Why The Future Doesn't Help Me Now
A lot of people told me during the divorce that things were going to be a lot better in just a few more weeks or months or years. If I just got through *this part* then I was going to be really happy with the part that came after.
I tried to believe these people. At least, I tried for a while. But it took a lot longer than even my wildest estimates and it cost more both in numbers and in terms of my energy and my mental health. I’m not sure that it was clear that I was going to ever get to the other side of this. I’m not always sure that I’m glad that I got here, either.
Mostly, I want to try to explain kindly to people who say that it’s going to get better that IT DOESN’T MATTER. The future is not now. I cannot buy food with money I will have in the future. I can’t drive a car I will have next year. I can’t make myself feel secure with promises that may or may not ever come to pass.
Also can I just say that you have no idea what will happen in my future. Even if you have faced something similar to what I have, you still don’t know. No one knows. Because it is the future.
What it ends up feeling like is you telling me that it’s not that bad, that I should stop feeling so bad right now because my worries are really small and childish.
I remember another (male) parent telling me years ago that he got tired of hearing his kids complain about their problems. Because childhood friendships and elementary school grades and falling off your bike as a kid and hating your siblings—those were childish things that wouldn’t matter to you when you were an adult. So how could he take them seriously, even when his kids did?
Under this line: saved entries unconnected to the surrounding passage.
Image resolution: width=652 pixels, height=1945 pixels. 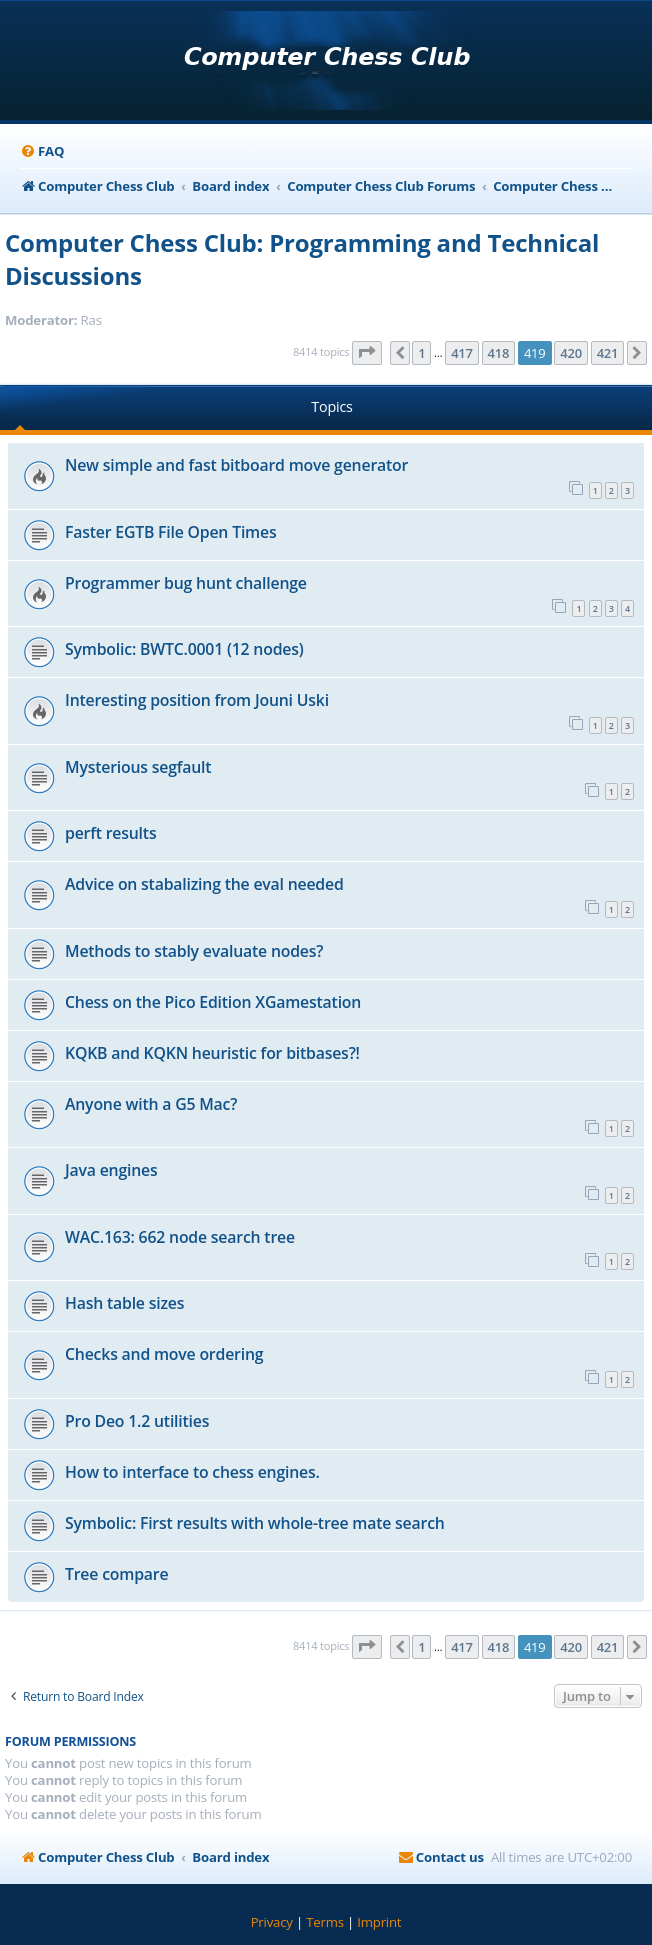 What do you see at coordinates (42, 151) in the screenshot?
I see `[menuitem]` at bounding box center [42, 151].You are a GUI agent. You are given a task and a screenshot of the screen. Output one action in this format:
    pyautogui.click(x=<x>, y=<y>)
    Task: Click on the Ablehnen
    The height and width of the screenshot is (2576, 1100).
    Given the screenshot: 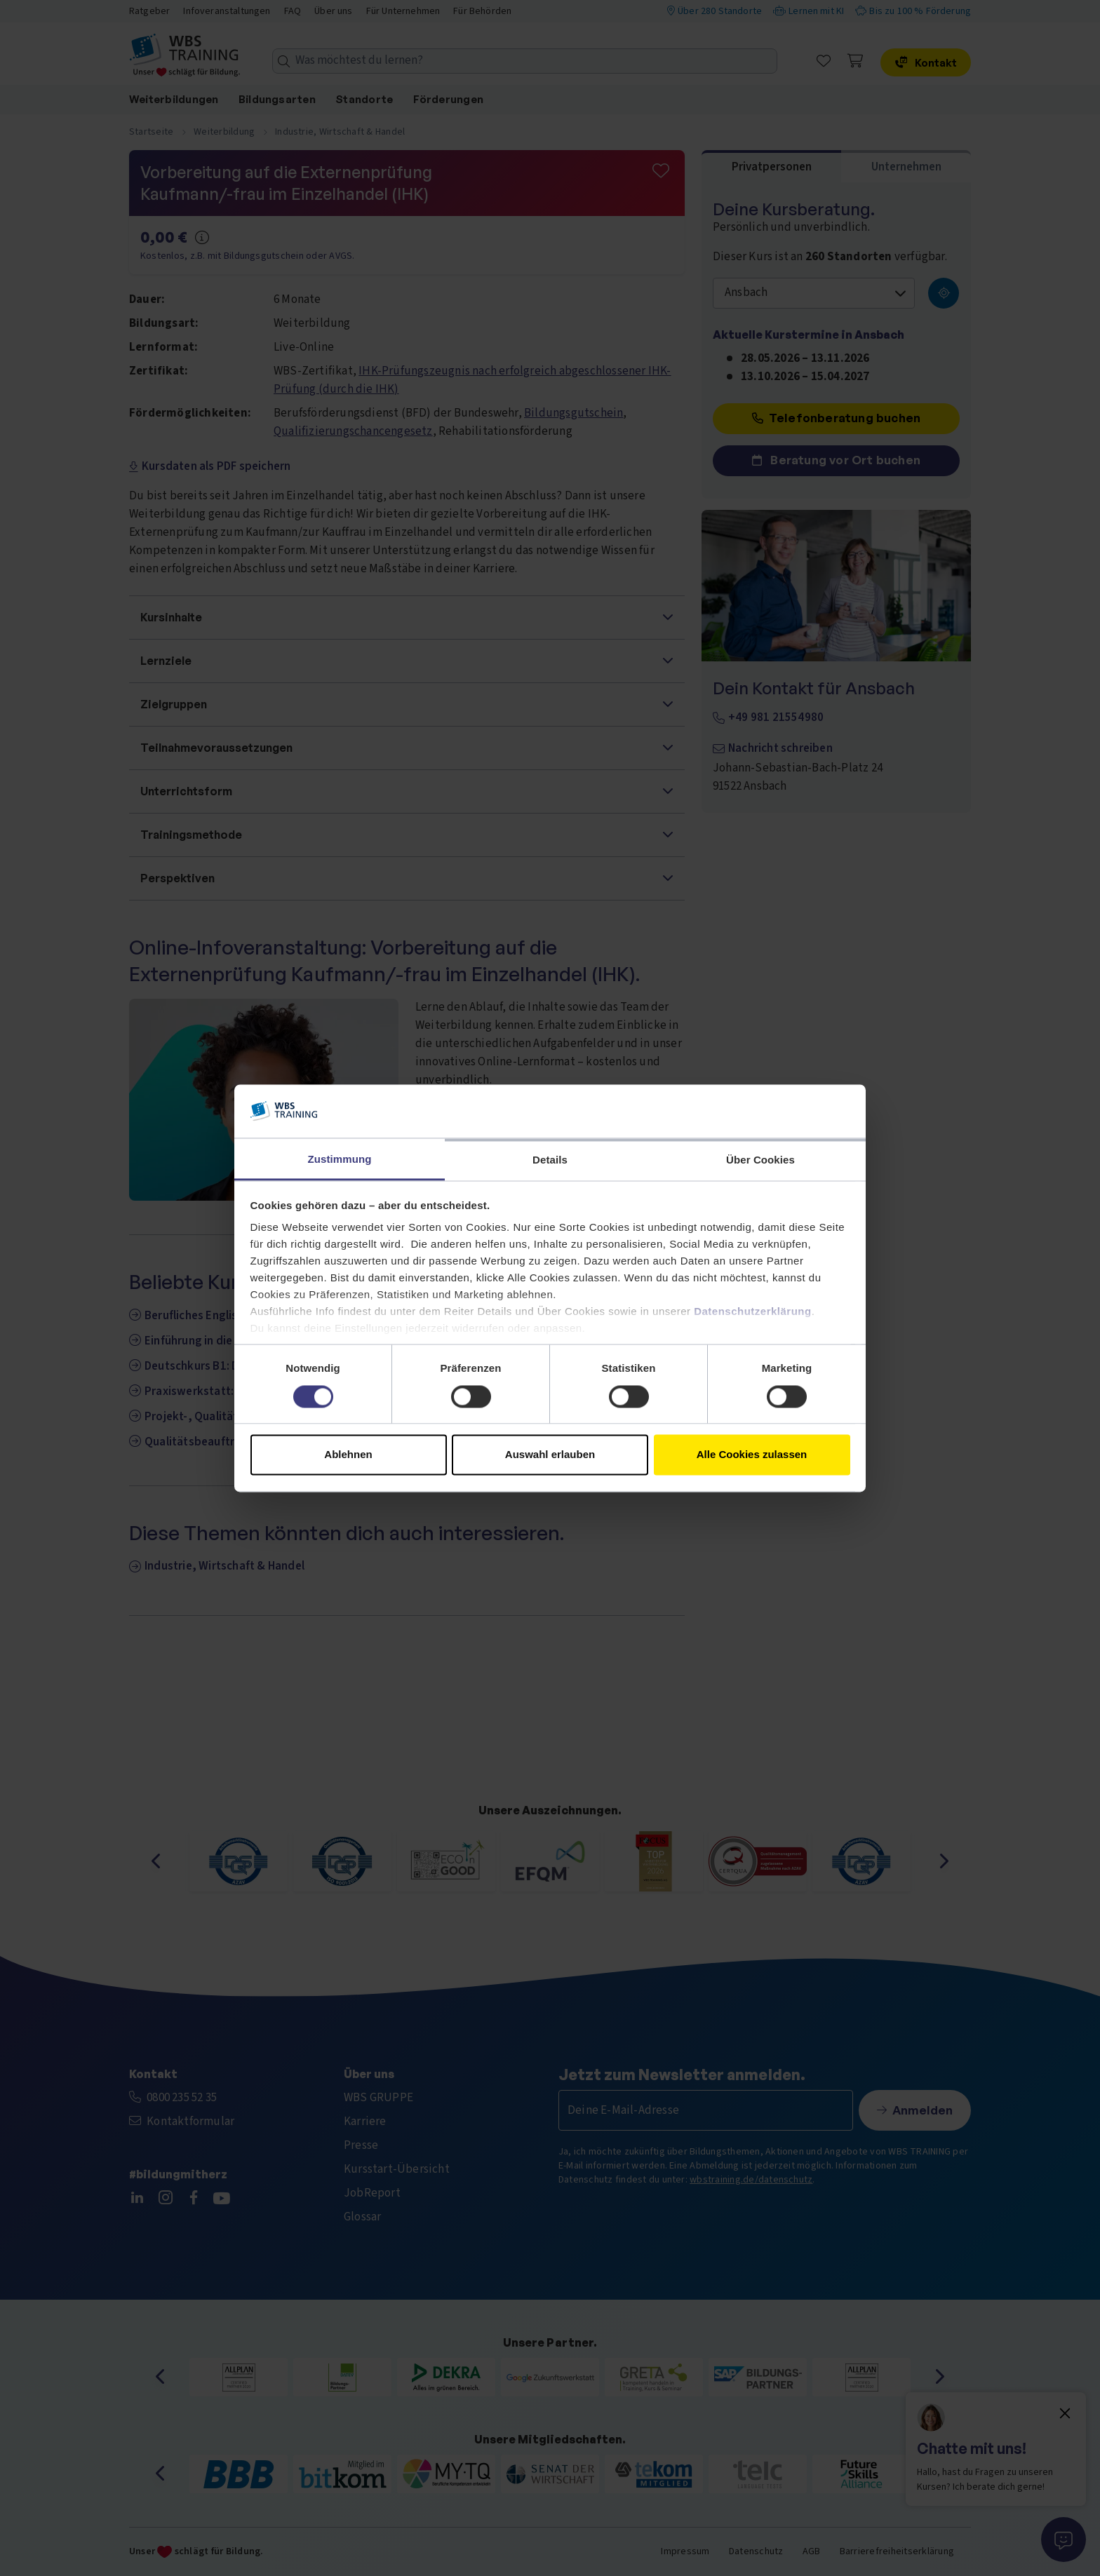 What is the action you would take?
    pyautogui.click(x=348, y=1455)
    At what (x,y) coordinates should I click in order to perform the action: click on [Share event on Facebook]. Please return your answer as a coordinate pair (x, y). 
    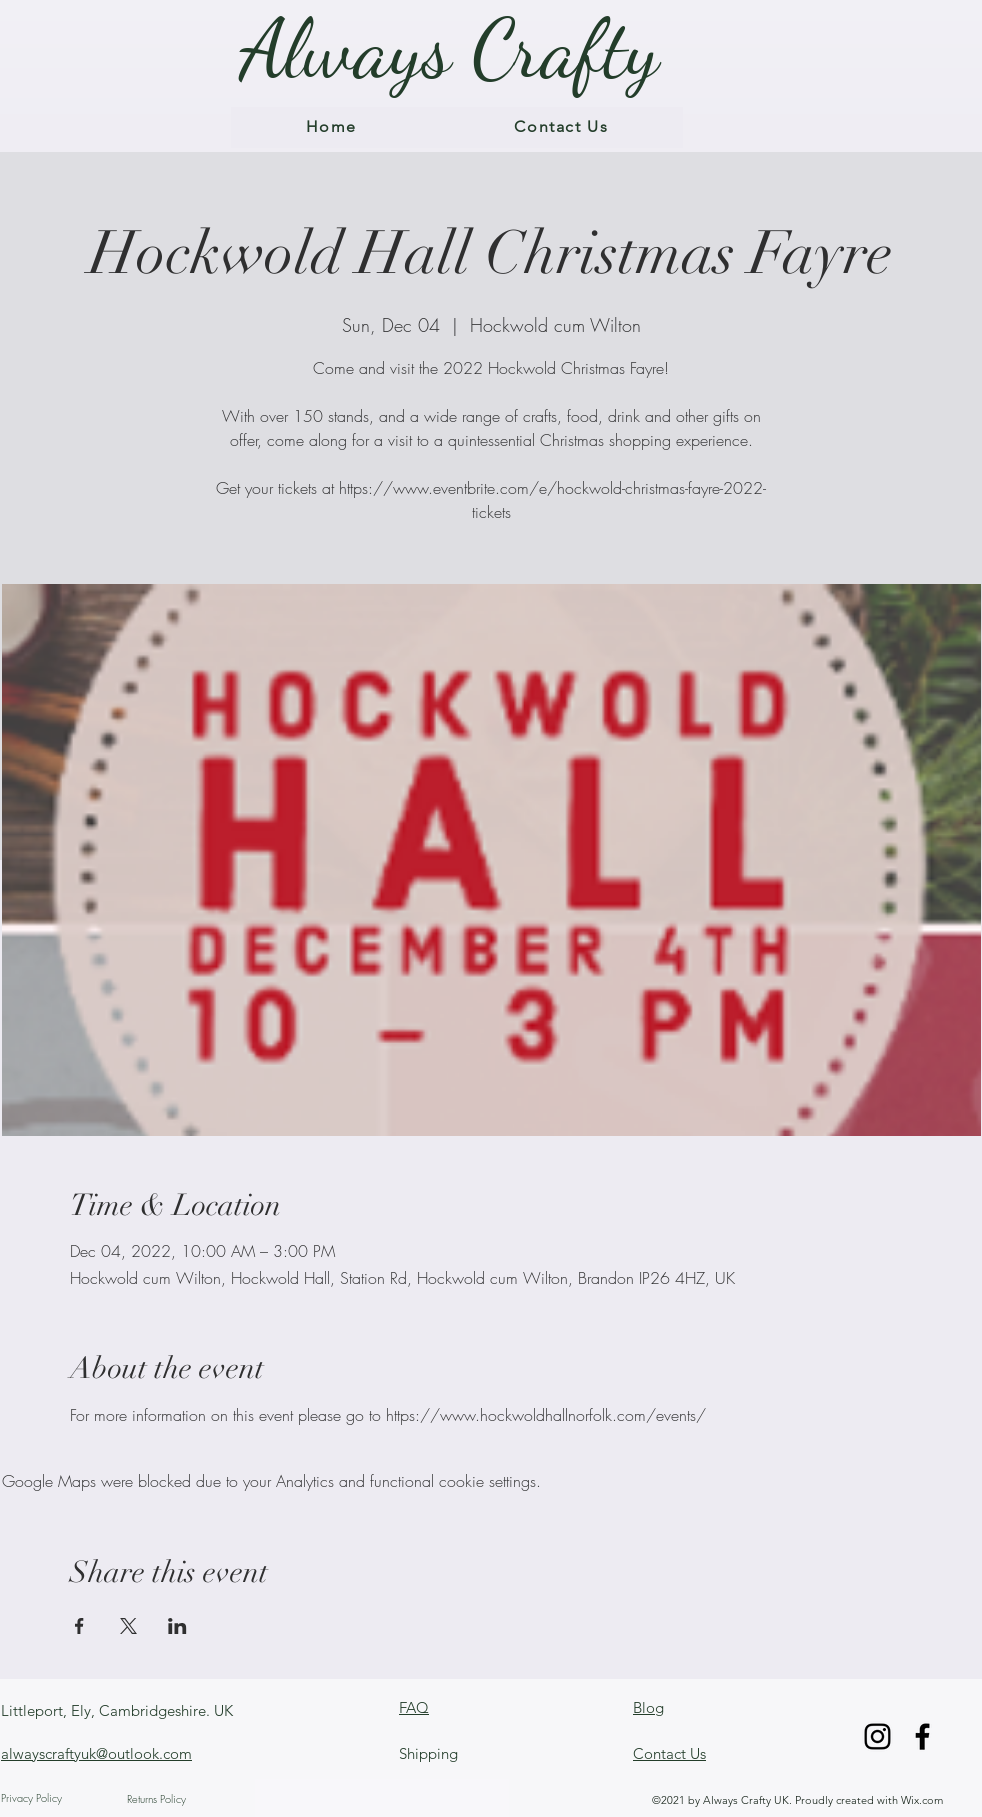
    Looking at the image, I should click on (79, 1626).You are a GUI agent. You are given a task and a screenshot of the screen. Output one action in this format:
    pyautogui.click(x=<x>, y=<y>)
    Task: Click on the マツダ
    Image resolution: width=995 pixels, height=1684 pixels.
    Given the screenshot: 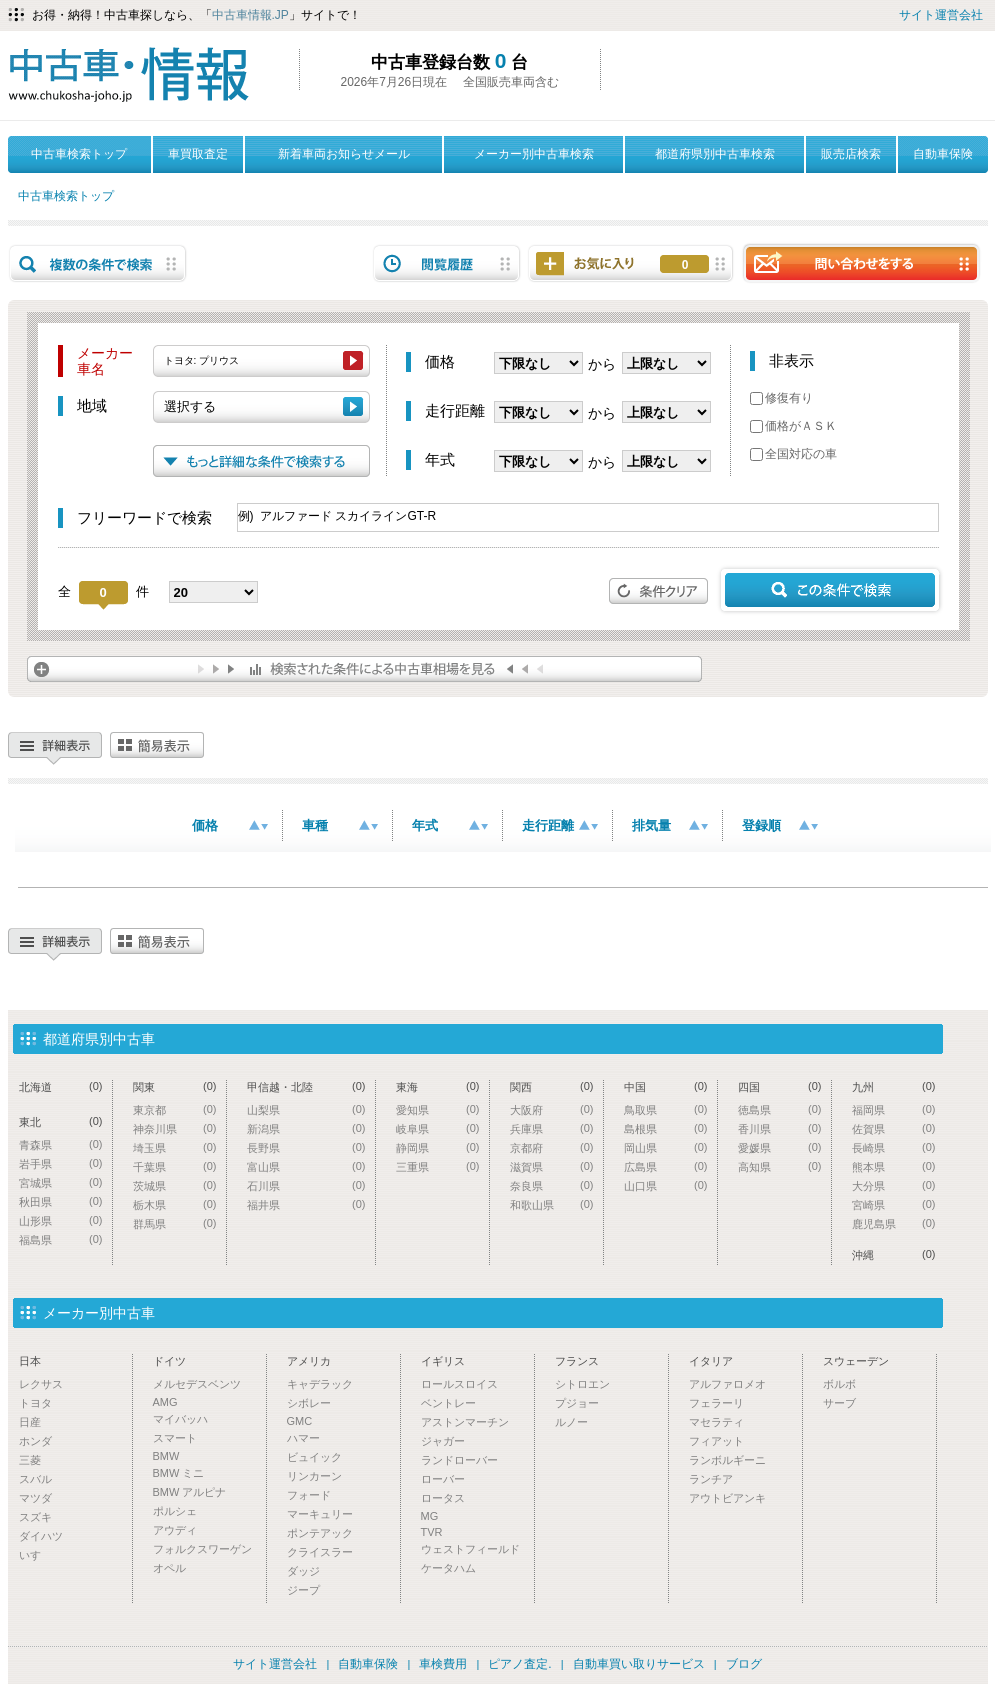 What is the action you would take?
    pyautogui.click(x=35, y=1498)
    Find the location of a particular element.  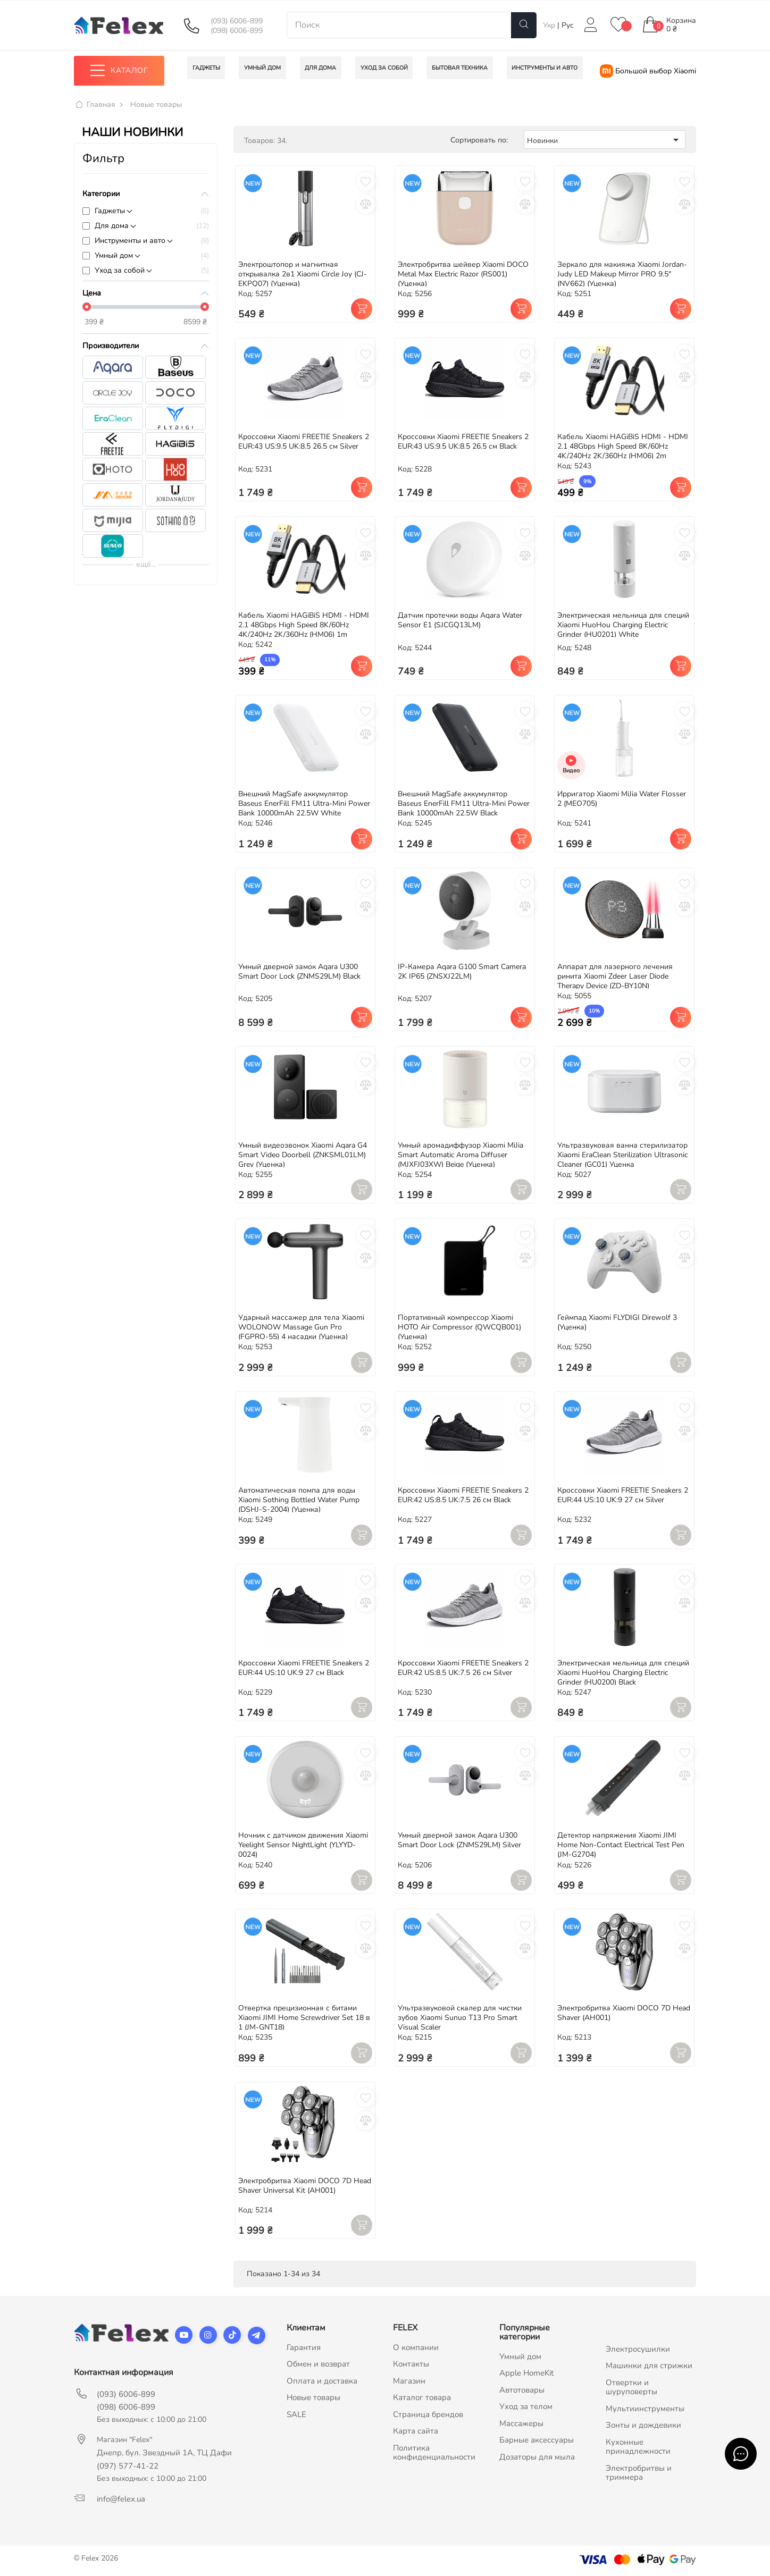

But I had been told so many times as a kid that my childhood problems didn’t matter to adults that I had vowed to myself that I would never treat any child’s problems like that. To me, even as a parent, my kids’ problems were as real to me as they were to them. Adult problems come with adult capacities. And, well, money. Kid problems are in many ways MORE real and more difficult because they can’t be solved in adult ways, only in kid ways. Most adults have forgotten this, but I tried hard not to.
Today’s problems are the only real problems for me. Whatever solutions that the future finds, those aren’t solutions for now. I may learn to live with the problems in the future. I may stop caring about those problems. But that doesn’t actually change how I feel about them now. I can’t just snap a finger and make myself not care anymore. That’s not how it works.
Maybe you just mean to give me some hope, not to dismiss my pain. Hope is sometimes a good thing. But it’s also sometimes a painful thing. Because it’s not real, and you can’t depend on hope.


I don’t think looking to the future is ever the right thing to say to a person in pain. You do hope it gets better, but it doesn’t, always.